One receiver has been developed by the Norwegian Defence Research Establishment (FFI) – also serving as the project's prime contractor – with Norwegian firm Kongsberg Seatex as subcontractor, and the second by Luxembourg-based company LuxSpace.

In-orbit demonstration

"Both groups are participating in various Agency AIS activities, with these receivers developed as an In-Orbit Demonstration project of ESA's General Support Technology Programme," says Frederic Teston, Head of ESA's Systems and Engineering Support Division. "This involves providing the European space sector with flight opportunities to prove new hardware. In this case the receivers were completed at a very rapid pace to reach orbit, the project having kicked-off only one year ago."
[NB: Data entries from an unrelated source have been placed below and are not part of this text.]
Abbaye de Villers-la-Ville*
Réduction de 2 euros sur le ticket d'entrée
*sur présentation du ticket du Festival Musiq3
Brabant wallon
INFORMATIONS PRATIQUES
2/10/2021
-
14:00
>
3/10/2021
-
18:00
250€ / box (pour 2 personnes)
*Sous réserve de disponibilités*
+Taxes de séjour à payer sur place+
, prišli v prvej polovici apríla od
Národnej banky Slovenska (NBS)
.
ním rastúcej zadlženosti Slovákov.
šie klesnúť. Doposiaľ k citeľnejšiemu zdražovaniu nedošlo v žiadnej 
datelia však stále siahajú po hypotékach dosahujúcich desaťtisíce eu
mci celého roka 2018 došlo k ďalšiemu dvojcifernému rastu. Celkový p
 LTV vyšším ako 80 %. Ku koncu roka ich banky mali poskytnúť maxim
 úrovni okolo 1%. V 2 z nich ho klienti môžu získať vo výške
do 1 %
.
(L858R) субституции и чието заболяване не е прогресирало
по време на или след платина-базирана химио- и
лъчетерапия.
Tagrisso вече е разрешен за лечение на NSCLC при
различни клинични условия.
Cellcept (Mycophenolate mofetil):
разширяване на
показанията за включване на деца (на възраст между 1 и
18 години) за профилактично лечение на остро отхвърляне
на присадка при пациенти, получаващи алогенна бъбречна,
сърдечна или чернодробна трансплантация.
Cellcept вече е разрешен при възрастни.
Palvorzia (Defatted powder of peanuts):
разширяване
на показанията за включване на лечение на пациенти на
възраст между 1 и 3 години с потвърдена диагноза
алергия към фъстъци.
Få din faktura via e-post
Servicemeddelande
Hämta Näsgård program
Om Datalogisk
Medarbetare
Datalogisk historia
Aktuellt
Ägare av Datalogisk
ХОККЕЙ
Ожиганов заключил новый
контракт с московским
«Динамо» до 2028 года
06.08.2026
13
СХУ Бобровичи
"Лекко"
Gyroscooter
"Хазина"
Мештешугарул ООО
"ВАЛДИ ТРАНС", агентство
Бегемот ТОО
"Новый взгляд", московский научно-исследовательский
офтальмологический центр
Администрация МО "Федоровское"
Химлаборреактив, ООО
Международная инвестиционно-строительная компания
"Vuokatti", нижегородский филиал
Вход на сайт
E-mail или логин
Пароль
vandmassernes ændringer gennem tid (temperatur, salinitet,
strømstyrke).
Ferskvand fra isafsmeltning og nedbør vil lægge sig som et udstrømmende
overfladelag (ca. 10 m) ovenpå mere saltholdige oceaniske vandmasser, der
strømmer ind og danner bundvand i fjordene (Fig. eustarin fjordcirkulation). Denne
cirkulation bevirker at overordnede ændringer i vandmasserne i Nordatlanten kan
The International Space Station (ISS) represents an ideal platform for testing AIS receivers due to its orbit: its 400 km altitude is low enough to give a high probability of ship detection and it also passes across many of the world's most densely populated shipping lanes.

Norway's NORAIS and Luxembourg's LUXAIS receivers are due to reach Columbus when the H-II Transfer Vehicle (HTV) docks with the ISS next week. They will be connected to an AIS antenna constructed by the ARISS (Amateur Radio on the International Space Station) community and attached to Columbus with connecting hardware designed by Astrium. This equipment is scheduled to be flown to the Station by Shuttle on 12 November then installed on the Columbus exterior on a subsequent spacewalk.

The two receivers will be swapped every three months over a two year period. "They have several features," explains Karsten Strauch, ESA COLAIS project manager. "NORAIS and LUXAIS will demonstrate AIS message reception and decoding, as well as signal sampling as the basis of worldwide electromagnetic density maps, helping to plan future mission designs and strategies."